# Question about a pastor leaving a presbytery



## Notthemama1984 (Dec 2, 2022)

I watched this video and around the 9:20 mark it is mentioned in passing that it is up to the presbytery to release the pastor. 

I don't have any views about Memorial Presbyterian or anything on the Revoice. I had not heard of either until watching this video.

My question is what does the idea of not releasing a pastor actually look like? Can the presbytery really do anything to prevent someone from going to another denom or go independent?


----------



## Contra_Mundum (Dec 2, 2022)

Notthemama1984 said:


> I watched this video and around the 9:20 mark it is mentioned in passing that it is up to the presbytery to release the pastor.
> 
> I don't have any views about Memorial Presbyterian or anything on the Revoice. I had not heard of either until watching this video.
> 
> My question is what does the idea of not releasing a pastor actually look like? Can the presbytery really do anything to prevent someone from going to another denom or go independent?
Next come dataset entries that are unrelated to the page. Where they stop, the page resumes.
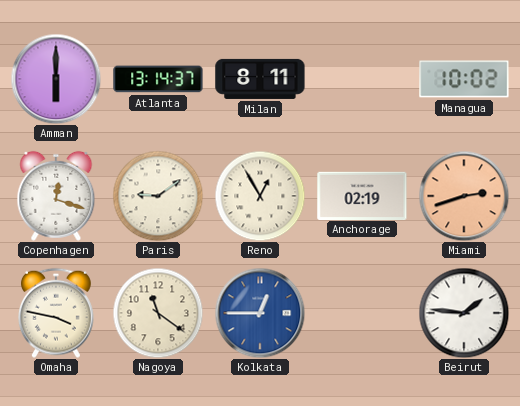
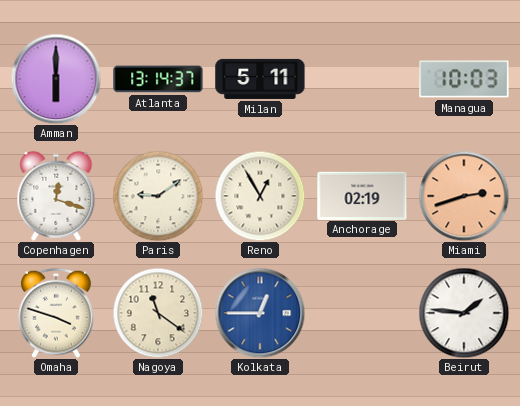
Milan: 8:11 -> 5:11
Managua: 10:02 -> 10:03
Omaha: 3:47 -> 3:48
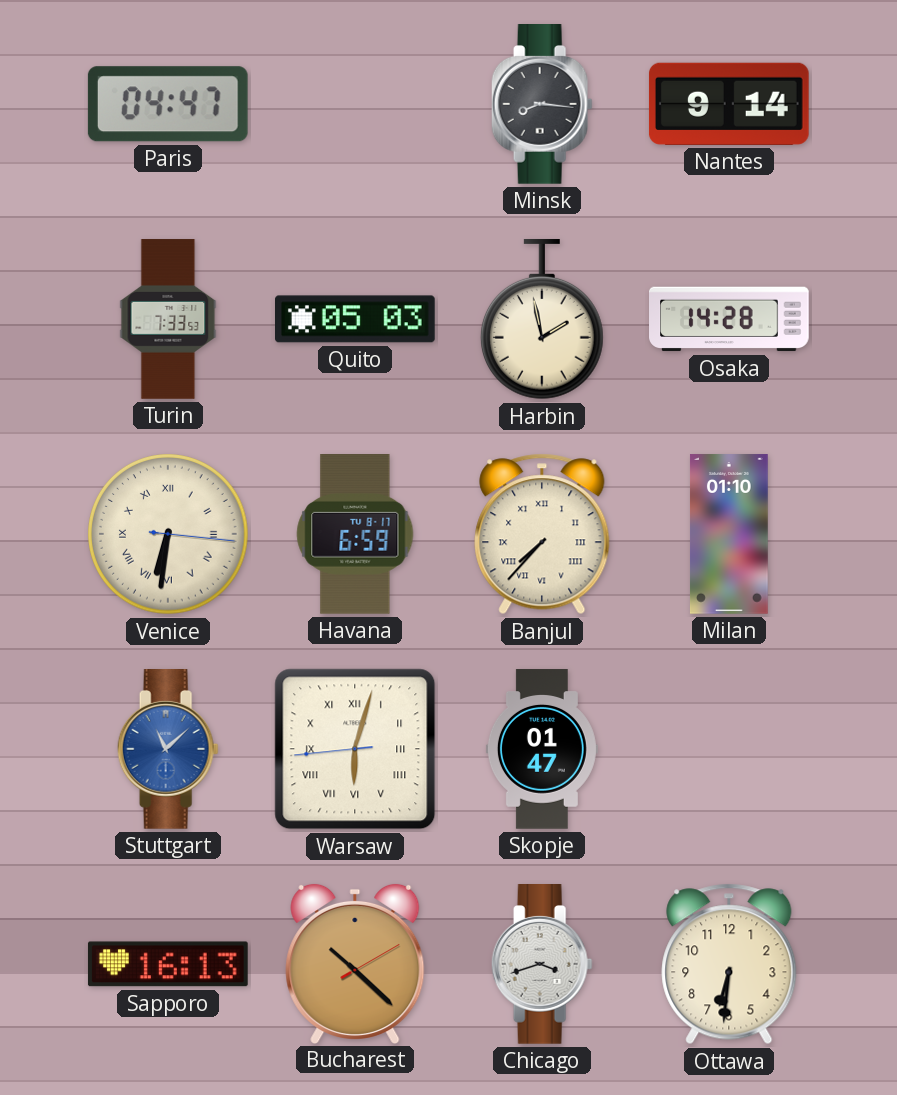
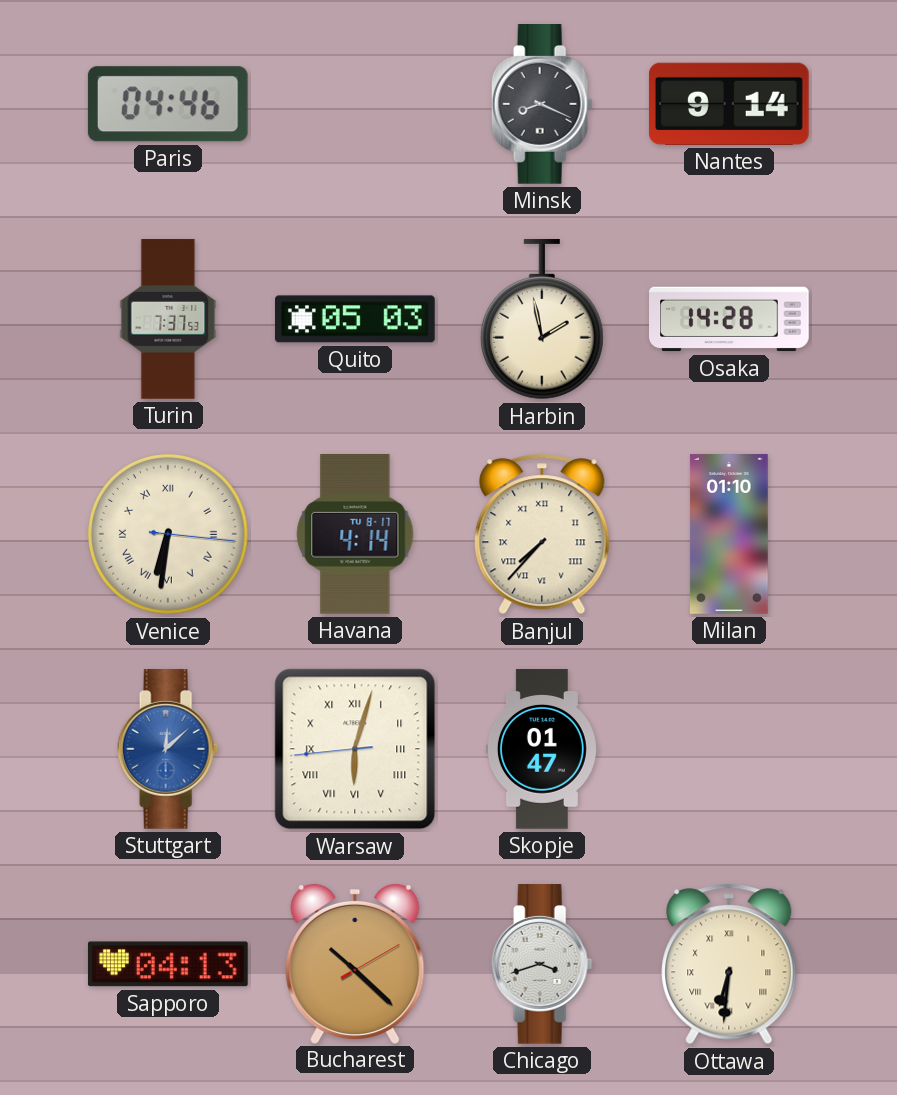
Paris: 04:47 -> 04:46
Minsk: 8:16 -> 8:19
Turin: 7:33 -> 7:37
Havana: 6:59 -> 4:14
Stuttgart: 11:08 -> 12:08
Sapporo: 16:13 -> 04:13
Ottawa numerals: Arabic -> Roman
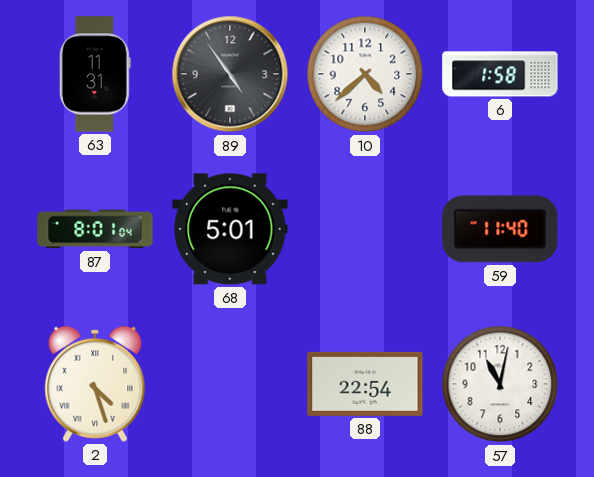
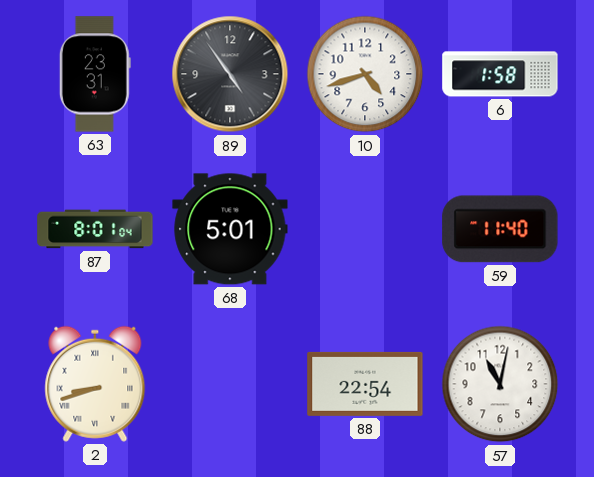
63: 11:31 -> 23:31
10: 4:38 -> 4:42
2: 4:27 -> 8:42
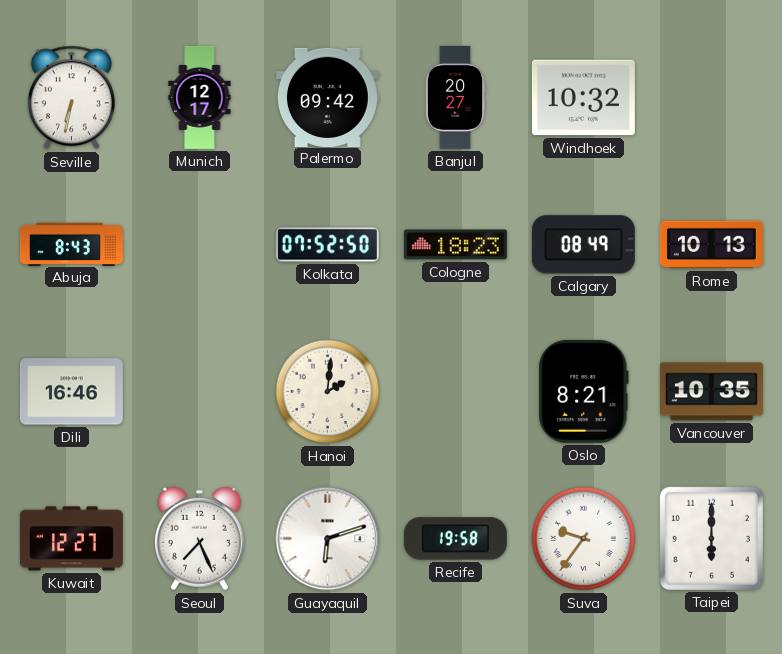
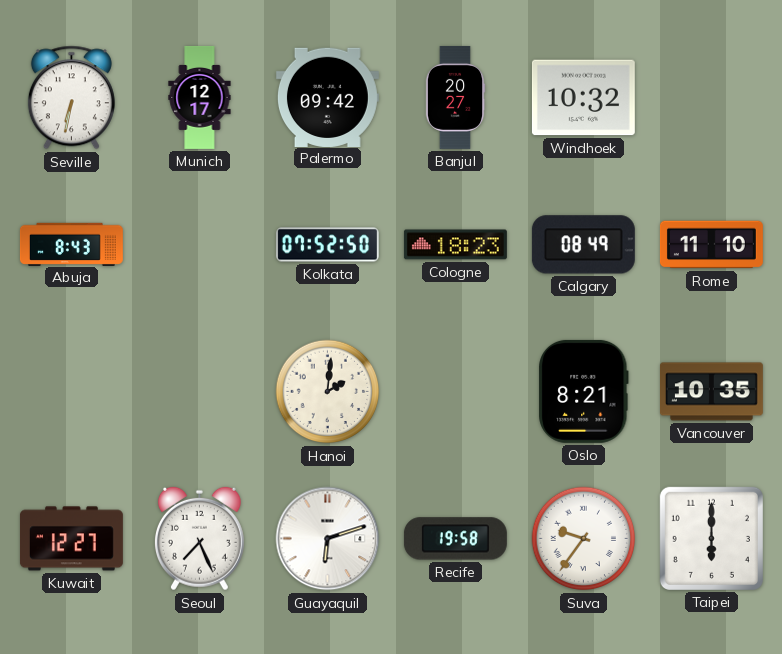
Rome: 10:13 -> 11:10
Dili: 16:46 -> none
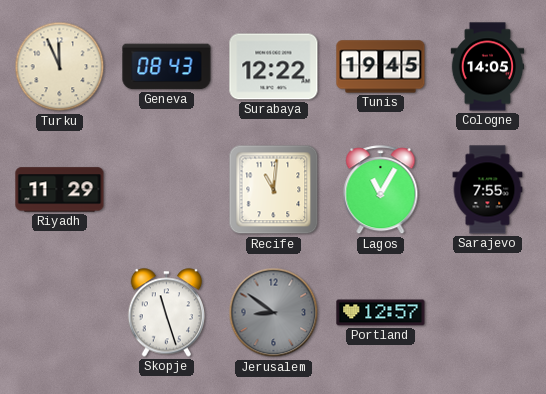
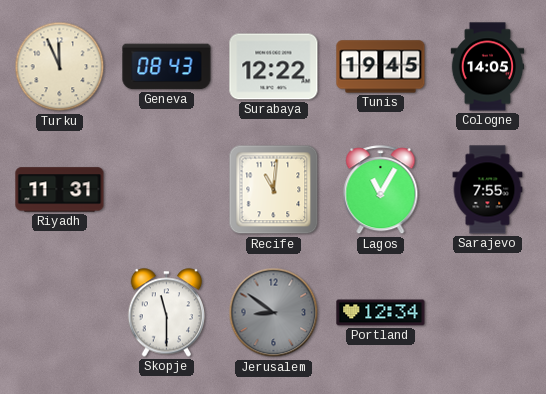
Riyadh: 11:29 -> 11:31
Skopje: 11:27 -> 11:30
Portland: 12:57 -> 12:34
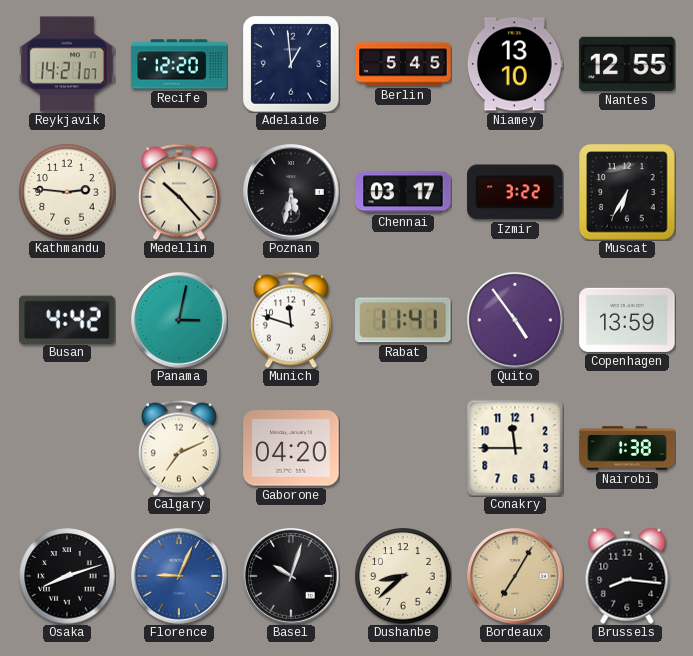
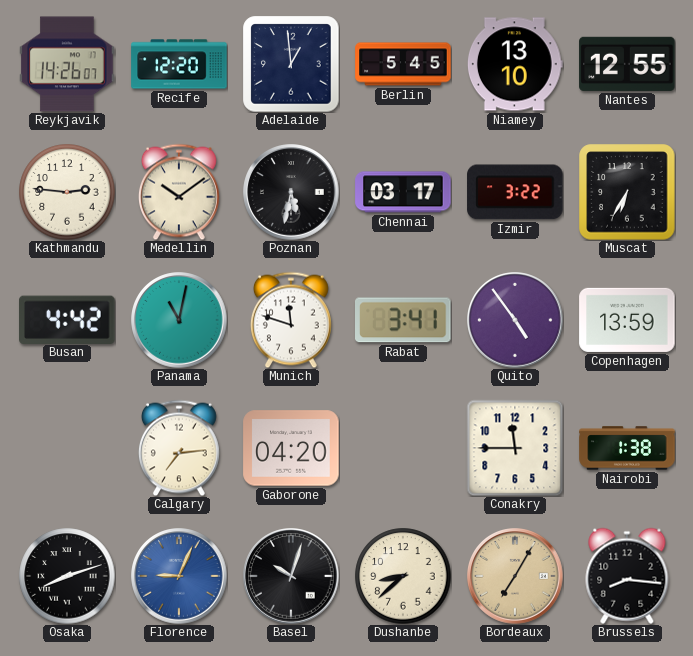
Reykjavik: 14:21 -> 14:26
Medellin: 10:23 -> 10:09
Panama: 3:02 -> 11:02
Rabat: 11:41 -> 3:41
Calgary: 7:11 -> 7:14
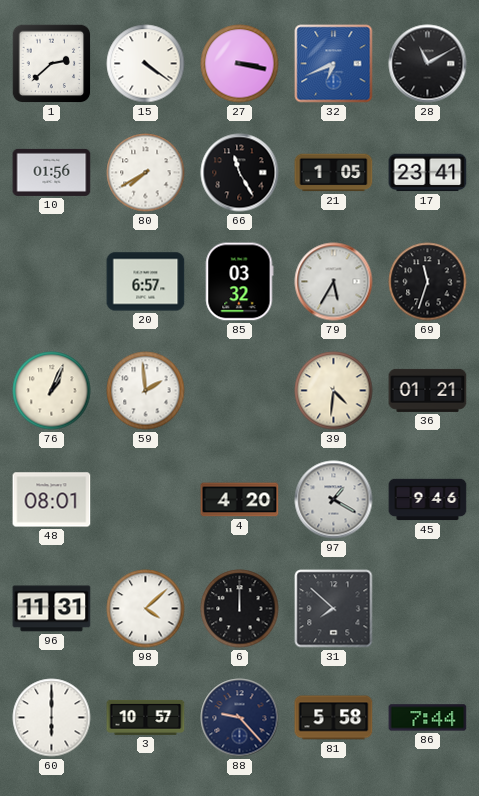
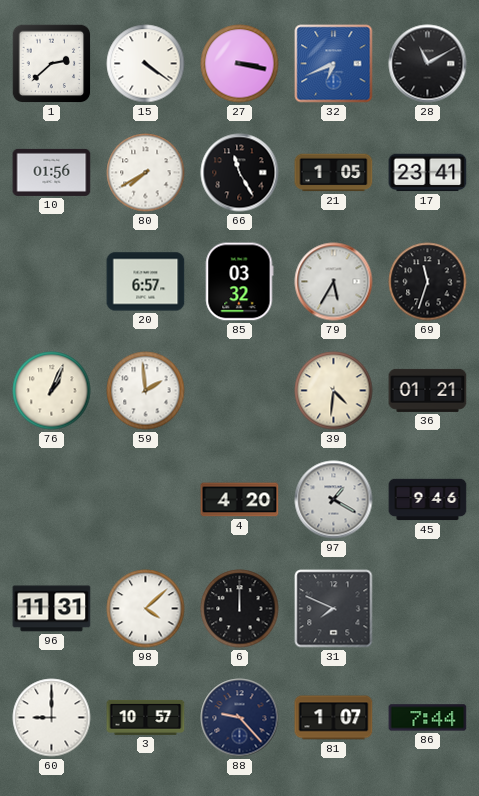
48: 08:01 -> none
31: 7:52 -> 7:49
60: 6:00 -> 9:00
81: 5:58 -> 1:07
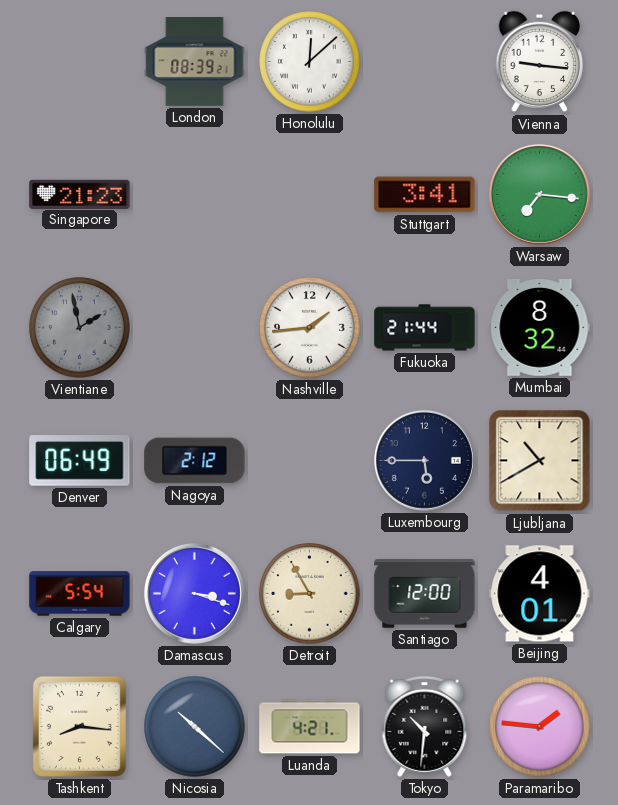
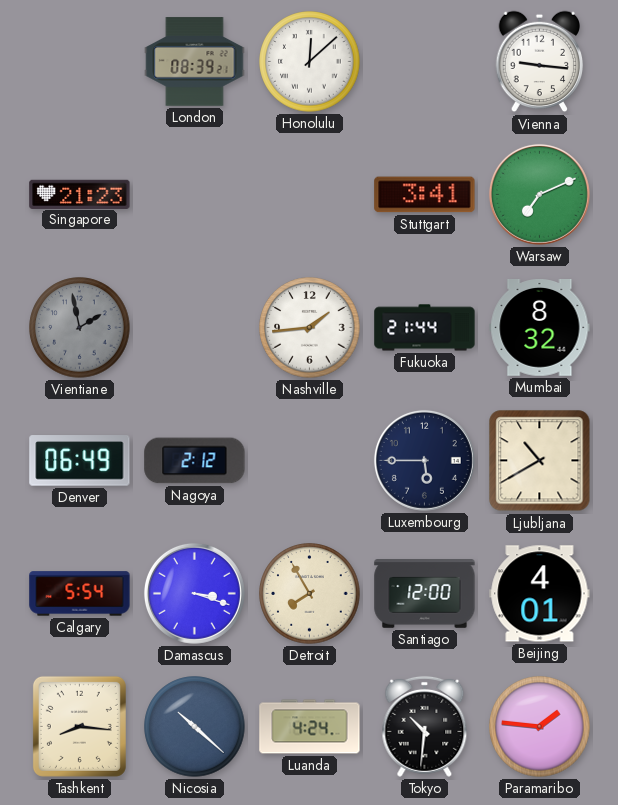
Warsaw: 7:16 -> 7:11
Detroit: 8:55 -> 7:55
Luanda: 4:21 -> 4:24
So, a typical Presbyterian pastor is a member of the visible church (like other believers), but in the Presbyterian system/conception the body that holds that membership is the Presbytery (equ. of classis) rather than a single congregation, even the one he may serve in as its minister. The "court of original jurisdiction" over him is the body to which he belongs in membership. If charges are brought against him, they begin at Presbytery level.

Ordinarily, if a man leaves a Presbytery, it is to take a call in another Presbytery (or denomination of like faith and practice); and it is _pro forma_ to regard his new call as valid and simply release him to a new oversight body. It is hardly different from "pew sitters" transferring membership for one reason or another, who are not under discipline.

Sometimes a man will _demit_ the ministry, declaring he does not want to be a pastor any more. There has to be a process for handling this move, to the point where the man will be recognized as a member of a particular congregation. Sometimes a man will want to "work out of bounds," that is undertake labor of a ministerial kind but not such as is under the general oversight of the Presbytery or any other denominational organ. The Presbytery has to approve such labor, as they mean to acknowledge legitimate ministry service, but only retain the man and not his work as theirs.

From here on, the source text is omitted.